The most revealing part of a recent River Forest District 90 school board meeting, the part showing how far from education these mini-politicians have taken their community, was this what-if moment: “Who’s to say five years from now there isn’t a group of seven people here that say I want to remove a curriculum that talks about evolution from a process, or doesn’t talk about the Holocaust.”
The motion on the floor was expediting adoption of a reading curriculum supported by science instead politics. “Remove Lucy Calkins Units of Study from consideration” was the motion from new board member Katherine Mackey. Still, all D90’s doyenne felt was an attack on their politics.
The effectiveness of school curricula is something that can be imperfectly, but objectively, measured. It can be dispassionately discussed and deeply debated, and unfortunately it hasn’t been. Instead, residents have been jerked around with jargon and divided with distraction that, so far, has come at the detriment of mostly low-income and minority students, and the newest demographic, the un-tutored.
Mackey’s comment was on target, the arguments were disingenuous.

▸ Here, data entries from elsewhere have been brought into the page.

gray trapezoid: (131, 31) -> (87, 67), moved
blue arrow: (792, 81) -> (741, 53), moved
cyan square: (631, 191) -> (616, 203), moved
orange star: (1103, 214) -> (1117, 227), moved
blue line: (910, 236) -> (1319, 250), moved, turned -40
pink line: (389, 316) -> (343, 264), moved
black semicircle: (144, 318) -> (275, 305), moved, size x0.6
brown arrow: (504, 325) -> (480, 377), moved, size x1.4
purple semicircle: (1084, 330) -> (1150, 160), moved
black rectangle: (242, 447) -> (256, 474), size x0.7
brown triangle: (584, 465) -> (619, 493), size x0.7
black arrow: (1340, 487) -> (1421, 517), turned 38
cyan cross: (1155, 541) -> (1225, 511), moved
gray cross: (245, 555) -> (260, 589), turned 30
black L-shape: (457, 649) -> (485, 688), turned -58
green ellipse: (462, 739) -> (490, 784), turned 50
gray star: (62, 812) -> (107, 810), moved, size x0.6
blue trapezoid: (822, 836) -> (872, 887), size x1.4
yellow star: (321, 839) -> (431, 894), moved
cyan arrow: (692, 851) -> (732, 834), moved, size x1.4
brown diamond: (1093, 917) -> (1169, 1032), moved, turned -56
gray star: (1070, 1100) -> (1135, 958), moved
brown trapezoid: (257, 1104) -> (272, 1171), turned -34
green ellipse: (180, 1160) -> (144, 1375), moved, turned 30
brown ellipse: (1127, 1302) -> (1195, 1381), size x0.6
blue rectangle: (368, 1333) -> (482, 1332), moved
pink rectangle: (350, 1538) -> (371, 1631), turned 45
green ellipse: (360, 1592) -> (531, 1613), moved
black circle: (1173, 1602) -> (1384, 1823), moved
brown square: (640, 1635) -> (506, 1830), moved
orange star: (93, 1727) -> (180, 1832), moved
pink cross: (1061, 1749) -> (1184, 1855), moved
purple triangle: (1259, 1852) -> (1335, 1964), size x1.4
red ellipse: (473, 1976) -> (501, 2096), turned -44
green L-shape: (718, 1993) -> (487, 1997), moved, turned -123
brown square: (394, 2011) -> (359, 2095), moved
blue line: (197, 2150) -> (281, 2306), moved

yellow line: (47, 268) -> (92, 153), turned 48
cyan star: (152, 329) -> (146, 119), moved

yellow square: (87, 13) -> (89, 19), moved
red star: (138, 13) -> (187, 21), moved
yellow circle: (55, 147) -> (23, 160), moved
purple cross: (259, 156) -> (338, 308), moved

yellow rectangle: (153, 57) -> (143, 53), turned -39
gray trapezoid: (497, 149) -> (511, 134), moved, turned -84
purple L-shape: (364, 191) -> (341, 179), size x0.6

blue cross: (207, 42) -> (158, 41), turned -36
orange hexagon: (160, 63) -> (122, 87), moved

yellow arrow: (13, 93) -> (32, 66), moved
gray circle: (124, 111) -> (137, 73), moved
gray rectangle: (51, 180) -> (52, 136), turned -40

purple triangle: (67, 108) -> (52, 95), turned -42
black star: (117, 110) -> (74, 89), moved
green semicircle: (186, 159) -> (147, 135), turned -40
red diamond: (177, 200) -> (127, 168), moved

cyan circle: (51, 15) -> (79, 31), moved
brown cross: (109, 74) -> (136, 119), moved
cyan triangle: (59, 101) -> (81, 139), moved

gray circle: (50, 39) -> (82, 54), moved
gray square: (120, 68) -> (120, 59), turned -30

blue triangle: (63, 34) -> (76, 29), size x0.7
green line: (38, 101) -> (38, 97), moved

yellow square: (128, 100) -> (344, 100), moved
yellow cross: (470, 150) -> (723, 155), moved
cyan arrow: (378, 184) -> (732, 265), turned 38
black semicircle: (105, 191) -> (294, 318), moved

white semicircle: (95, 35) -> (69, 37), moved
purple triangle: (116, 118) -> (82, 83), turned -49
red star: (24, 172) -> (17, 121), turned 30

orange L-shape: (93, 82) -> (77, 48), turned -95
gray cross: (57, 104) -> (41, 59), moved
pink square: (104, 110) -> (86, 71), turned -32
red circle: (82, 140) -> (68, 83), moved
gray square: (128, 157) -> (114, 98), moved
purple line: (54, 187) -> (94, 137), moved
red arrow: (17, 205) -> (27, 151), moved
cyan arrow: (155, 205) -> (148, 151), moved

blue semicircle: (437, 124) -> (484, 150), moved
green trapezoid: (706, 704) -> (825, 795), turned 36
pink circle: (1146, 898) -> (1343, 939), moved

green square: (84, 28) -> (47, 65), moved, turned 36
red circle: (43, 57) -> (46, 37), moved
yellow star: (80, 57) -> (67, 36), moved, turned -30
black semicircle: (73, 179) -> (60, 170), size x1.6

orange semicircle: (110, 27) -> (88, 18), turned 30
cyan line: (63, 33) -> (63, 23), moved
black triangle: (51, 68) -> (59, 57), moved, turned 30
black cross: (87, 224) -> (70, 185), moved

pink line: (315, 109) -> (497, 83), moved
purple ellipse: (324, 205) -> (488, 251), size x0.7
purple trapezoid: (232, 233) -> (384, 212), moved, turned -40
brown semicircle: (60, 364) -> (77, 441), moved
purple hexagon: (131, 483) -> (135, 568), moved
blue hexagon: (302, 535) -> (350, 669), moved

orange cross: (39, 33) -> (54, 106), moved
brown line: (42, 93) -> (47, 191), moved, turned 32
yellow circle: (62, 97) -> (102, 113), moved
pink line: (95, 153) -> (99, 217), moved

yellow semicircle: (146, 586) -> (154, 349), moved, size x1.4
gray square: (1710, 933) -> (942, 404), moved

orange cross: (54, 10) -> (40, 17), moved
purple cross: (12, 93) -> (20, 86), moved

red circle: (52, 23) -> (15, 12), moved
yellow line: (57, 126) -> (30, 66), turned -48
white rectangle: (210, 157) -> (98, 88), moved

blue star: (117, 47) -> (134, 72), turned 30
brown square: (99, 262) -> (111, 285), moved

Trying to elicit a distracting emotional response by injecting extraneous topics like evolution or the holocaust is how River Forest lost a foothold on educational excellence in the first place. Cognitive science told us the learning theory was flawed long before the math and reading wars were re-waged in River Forest. Leaning into arguments about what children will learn, instead of whether they’ll learn, typifies an ideologue mindset.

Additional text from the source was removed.